Ecology of Information
Yeah: blog-wise sourcing Wolff's words!
Michael Wolff, a media columnist for Vanity Fair: "Media companies can't hold an audience because what they produce is shit," he said. Today's media-savvy consumers realize that they're "just being sold something," so they "turn the dial or toss the magazine. We've created a situation of such high disposability of information that, of course, the value is going to drop. ... The ecology of information has been disrupted because there is so much information that nobody has authority."
Wolff expressed even less love for the bloggers: "I'm not going to be part of this blog stuff. ... By all rights, 18 months from now we should be looking back at this and all kind of embarrassed to say the word blog -- I hope."
"A profound change has happened. The ecology of information has altered, and virtually nobody (at least nobody who has a job) has been willing to really examine the implications of information flowing not from it's usual source but from so many other sources. The implications of one person having this remarkable control. I mean, that's the reversal. It used to be that if you were an information provider you had control. Now you have no control. Control has absolutely passed to the consumer.
"The ecology of information has been disrupted because there is so much information that nobody has authority. So if you're in the information business what you have been customarily selling is authority: "We know. We have information." Nobody believes that you have information anymore. Nobody believes your information should not be qualified by other information.
"The most interesting change in the information ecology I know is actually the Martha Stewart model in which she closes the loop on information. She is just selling herself so it's a circular thing. All we can do in the media business is sell. But instead of selling someone else's products, we will just sell ourselves. So we have no product to sell. We have no information, as it were, to sell. We just have the name Martha Stewart to sell, which has worked. If I had to go back into the media business that's exactly what I would do. I would go to jail.
"I want to stop rambling and finish up by telling you why I don't want to write a blog. Because I don't. At some point in the '50s Truman Capote was asked about Jack Kerouac, and he said, "That's not writing, that's typing," which is to some degree how I feel about blogs.

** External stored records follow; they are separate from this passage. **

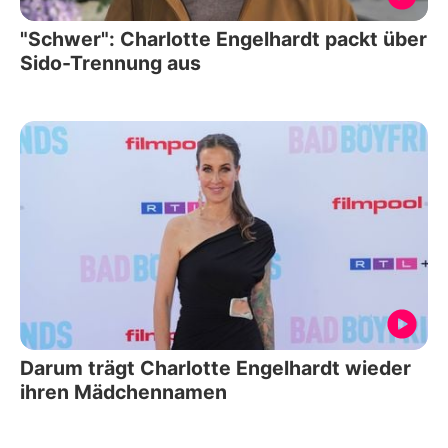
"Schwer": Charlotte Engelhardt packt über
Sido-Trennung aus
Darum trägt Charlotte Engelhardt wieder
ihren Mädchennamen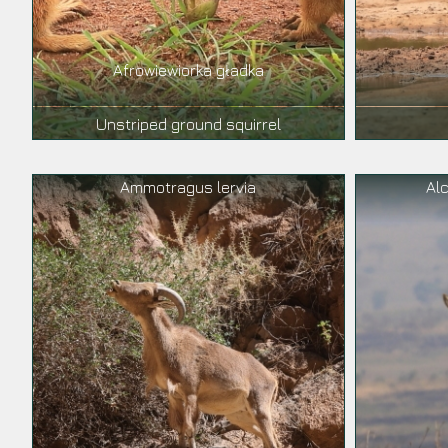
Afrowiewiorka gładka
Unstriped ground squirrel
Ammotragus lervia
Al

I even hate saying the word blog. I hate being forced to say the word blog.
When I look at that particular blog piece of software I react viscerally. I said, "Oh, I don't want this. I don't want to be part of this." There's that scene in "Doctor Zhivago" where the professionals and the intelligentsia are reduced to having to walk with the hoi polloi, and that's what I feel when I'm forced into this blog stuff.
So I want to take what I think of as a noble and principled stand in saying that I'm not going to be part of this blog stuff. And I'm going to insist upon this until I am washed away.
Thank you very much. Any questions? I'd be delighted ...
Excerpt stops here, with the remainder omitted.